Napoli in lutto: il Duomo gremito per l’addio al piccolo Domenico, «il nostro guerriero»

La bara bianca è entrata nel Duomo di Napoli, un’immagine che ha rubato il respiro a tutti. Le navate della cattedrale erano traboccanti di gente, una marea di volti segnati dalla tristezza. All’interno, si attendeva l’arrivo del piccolo Domenico, solo due anni e quattro mesi, morto il 21 febbraio dopo un trapianto di cuore finito tragicamente: l’organo, trasportato in modo errato, era risultato congelato.

All’esterno, le transenne delimitavano il percorso per il carro funebre, mentre una folla composta e silenziosa accoglieva il feretro con un lungo e commovente applauso. Un gesto di vicinanza, che si ripeteva all’ingresso in chiesa, quando la bara veniva portata a spalla anche dal padre, Antonio, la cui espressione tradiva un dolore inenarrabile.

Tra le persone in lutto, le magliette bianche spiccavano. Mostravano la foto di Domenico mentre abbraccia un peluche a forma di cuore, con la scritta “Il nostro guerriero” che rimbombava come un eco in quel mare di lacrime. La comunità, visibilmente scossa, si mostrava unita nel ricordo di un bimbo che aveva toccato i cuori di tutti.

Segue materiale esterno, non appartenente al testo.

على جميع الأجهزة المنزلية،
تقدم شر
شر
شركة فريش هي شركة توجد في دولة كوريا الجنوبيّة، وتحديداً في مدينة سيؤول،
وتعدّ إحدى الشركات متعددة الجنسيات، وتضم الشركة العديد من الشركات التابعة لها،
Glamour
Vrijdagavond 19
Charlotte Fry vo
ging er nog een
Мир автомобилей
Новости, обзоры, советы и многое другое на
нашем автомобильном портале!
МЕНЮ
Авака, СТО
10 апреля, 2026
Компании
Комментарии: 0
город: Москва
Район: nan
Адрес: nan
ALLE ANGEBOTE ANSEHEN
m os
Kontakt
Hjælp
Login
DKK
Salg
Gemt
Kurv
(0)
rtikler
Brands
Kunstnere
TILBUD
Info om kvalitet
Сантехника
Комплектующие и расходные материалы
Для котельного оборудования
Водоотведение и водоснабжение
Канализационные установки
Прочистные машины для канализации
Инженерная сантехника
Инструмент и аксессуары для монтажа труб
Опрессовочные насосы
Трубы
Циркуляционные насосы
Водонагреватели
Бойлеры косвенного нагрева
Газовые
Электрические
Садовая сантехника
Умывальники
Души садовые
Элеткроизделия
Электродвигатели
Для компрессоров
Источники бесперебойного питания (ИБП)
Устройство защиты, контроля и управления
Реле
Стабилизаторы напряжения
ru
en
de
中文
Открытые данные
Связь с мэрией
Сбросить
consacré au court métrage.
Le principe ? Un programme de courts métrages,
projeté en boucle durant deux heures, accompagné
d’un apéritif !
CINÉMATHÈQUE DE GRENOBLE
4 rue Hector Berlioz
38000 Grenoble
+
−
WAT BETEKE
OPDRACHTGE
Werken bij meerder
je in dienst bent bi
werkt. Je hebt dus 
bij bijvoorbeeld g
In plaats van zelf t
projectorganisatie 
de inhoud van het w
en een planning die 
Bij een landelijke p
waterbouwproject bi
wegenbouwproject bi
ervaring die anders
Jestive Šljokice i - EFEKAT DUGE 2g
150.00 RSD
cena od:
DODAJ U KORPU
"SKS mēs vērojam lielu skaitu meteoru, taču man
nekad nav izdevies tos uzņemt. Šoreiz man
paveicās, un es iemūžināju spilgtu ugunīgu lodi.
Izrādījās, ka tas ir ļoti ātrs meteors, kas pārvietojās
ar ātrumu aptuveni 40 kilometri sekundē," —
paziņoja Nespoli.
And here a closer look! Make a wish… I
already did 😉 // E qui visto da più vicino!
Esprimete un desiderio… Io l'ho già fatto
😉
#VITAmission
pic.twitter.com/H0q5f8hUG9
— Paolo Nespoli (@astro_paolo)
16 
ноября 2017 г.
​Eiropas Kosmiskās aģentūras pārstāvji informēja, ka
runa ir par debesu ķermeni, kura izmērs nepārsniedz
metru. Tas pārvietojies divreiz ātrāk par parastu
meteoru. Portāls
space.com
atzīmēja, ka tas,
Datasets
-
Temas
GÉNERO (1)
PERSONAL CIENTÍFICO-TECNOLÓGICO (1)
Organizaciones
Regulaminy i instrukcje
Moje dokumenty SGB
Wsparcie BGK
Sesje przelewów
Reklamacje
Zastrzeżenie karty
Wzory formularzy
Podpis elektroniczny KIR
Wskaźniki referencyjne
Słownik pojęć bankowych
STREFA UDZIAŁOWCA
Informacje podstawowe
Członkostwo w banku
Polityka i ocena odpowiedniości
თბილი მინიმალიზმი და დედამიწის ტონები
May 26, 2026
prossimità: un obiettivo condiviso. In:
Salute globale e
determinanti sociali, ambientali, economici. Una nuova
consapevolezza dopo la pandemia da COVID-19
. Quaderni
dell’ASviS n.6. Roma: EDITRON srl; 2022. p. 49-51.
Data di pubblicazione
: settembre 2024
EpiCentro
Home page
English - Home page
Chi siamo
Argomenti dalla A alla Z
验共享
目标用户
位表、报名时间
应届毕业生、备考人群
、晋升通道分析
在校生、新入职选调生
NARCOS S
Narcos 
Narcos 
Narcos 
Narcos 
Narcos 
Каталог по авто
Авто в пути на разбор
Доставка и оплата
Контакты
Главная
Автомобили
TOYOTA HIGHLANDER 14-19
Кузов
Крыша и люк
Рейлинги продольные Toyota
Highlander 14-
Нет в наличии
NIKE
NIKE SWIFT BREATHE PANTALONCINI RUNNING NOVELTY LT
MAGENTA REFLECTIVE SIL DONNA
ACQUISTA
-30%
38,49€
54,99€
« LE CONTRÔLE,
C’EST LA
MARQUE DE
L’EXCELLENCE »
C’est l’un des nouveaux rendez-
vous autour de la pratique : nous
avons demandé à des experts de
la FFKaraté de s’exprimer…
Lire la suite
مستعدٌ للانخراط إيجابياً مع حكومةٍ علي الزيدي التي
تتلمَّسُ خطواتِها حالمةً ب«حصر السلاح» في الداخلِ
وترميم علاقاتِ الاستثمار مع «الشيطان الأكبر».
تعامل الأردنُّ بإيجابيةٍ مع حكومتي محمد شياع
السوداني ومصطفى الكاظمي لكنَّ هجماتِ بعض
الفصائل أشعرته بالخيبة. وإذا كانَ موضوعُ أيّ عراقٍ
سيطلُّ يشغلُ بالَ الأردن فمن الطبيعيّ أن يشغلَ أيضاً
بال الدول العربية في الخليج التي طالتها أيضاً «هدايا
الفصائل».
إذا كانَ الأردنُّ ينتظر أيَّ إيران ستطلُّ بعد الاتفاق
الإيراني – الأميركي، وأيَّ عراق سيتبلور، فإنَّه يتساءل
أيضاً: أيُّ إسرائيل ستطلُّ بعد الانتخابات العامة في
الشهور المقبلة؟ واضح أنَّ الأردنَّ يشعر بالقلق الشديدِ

Patrizia, la madre, è stata accolta all’arrivo dal sindaco di Nola, Andrea Ruggiero. Quel lungo abbraccio tra i due è stato una manifestazione di un dolore che va oltre le parole. Lacrime trattenute, mani giunte in preghiera, un momento che ha parlato per tutti.

In prima fila anche il sindaco di Napoli, Gaetano Manfredi, che ha definito questo un «momento molto doloroso per tutta la comunità campana». Con un tono grave ha evidenziato: «Ci vuole rispetto per il dolore della famiglia. Le responsabilità andranno valutate nelle sedi opportune.» Ma la domanda che aleggia è chiara: come si può prevenire un simile strazio in futuro?

Il lutto cittadino proclamato dal sindaco di Nola ha sottolineato la gravità della situazione. I funerali, celebrati dal vescovo di Nola, Francesco Marino, in presenza del cardinale Domenico Battaglia, hanno visto una comunità riunita in un abbraccio di dolore. La cerimonia si è svolta nel raccoglimento e nella commozione, ma la questione resta: chi risponderà per questo errore che ha strappato un bambino così presto alla vita?

La città di Napoli è ancora sotto shock, e le domande si accumulano come onde in tempesta. Astroscioccati, tutti si chiedono: come si può dare giustizia a una famiglia tanto colpita? E come garantire che simili tragedie non accadano mai più? Il rumore della folla si è spento, ma le voci del dolore continuano a risuonare.